● **Problem to work on**
From the records below, print exactly the lines starting at the one containing "Noch 2 Plätze frei (Stand vom" and ending at the one containing "Design / Branding", ends included, and nothing else.

● **Recorded information**
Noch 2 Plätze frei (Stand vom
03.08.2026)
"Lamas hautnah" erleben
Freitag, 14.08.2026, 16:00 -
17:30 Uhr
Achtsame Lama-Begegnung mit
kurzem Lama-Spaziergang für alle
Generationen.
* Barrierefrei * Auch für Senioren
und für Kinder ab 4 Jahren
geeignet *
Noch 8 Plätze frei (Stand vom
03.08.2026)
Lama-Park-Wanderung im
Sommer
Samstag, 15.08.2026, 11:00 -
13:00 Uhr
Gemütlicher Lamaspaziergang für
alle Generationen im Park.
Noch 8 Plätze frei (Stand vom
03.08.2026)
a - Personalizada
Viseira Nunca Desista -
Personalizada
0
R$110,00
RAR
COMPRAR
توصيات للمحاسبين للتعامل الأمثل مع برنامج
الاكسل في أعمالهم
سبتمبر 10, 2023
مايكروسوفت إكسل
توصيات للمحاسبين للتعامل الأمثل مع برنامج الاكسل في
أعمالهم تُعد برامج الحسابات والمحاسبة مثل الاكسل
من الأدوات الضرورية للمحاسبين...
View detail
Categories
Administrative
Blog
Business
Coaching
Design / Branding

* * *

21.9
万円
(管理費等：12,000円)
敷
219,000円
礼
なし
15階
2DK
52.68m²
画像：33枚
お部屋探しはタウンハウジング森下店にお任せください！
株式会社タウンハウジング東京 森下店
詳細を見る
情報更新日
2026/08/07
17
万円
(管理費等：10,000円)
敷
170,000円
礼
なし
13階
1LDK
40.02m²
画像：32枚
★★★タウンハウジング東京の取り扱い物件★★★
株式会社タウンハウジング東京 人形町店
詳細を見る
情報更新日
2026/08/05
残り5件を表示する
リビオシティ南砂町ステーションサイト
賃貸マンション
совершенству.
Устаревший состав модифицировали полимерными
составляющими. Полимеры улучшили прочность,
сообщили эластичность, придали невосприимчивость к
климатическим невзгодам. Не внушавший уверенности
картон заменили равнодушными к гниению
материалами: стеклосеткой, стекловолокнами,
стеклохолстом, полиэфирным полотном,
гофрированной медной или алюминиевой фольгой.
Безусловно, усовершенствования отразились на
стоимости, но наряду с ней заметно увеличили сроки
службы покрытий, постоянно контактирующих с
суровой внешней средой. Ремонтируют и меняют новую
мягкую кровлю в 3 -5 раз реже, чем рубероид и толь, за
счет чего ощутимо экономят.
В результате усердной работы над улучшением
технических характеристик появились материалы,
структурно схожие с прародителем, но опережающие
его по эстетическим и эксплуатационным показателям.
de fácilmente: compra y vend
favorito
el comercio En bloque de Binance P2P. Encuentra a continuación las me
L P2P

● **Task solution**
Noch 2 Plätze frei (Stand vom
03.08.2026)
"Lamas hautnah" erleben
Freitag, 14.08.2026, 16:00 -
17:30 Uhr
Achtsame Lama-Begegnung mit
kurzem Lama-Spaziergang für alle
Generationen.
* Barrierefrei * Auch für Senioren
und für Kinder ab 4 Jahren
geeignet *
Noch 8 Plätze frei (Stand vom
03.08.2026)
Lama-Park-Wanderung im
Sommer
Samstag, 15.08.2026, 11:00 -
13:00 Uhr
Gemütlicher Lamaspaziergang für
alle Generationen im Park.
Noch 8 Plätze frei (Stand vom
03.08.2026)
a - Personalizada
Viseira Nunca Desista -
Personalizada
0
R$110,00
RAR
COMPRAR
توصيات للمحاسبين للتعامل الأمثل مع برنامج
الاكسل في أعمالهم
سبتمبر 10, 2023
مايكروسوفت إكسل
توصيات للمحاسبين للتعامل الأمثل مع برنامج الاكسل في
أعمالهم تُعد برامج الحسابات والمحاسبة مثل الاكسل
من الأدوات الضرورية للمحاسبين...
View detail
Categories
Administrative
Blog
Business
Coaching
Design / Branding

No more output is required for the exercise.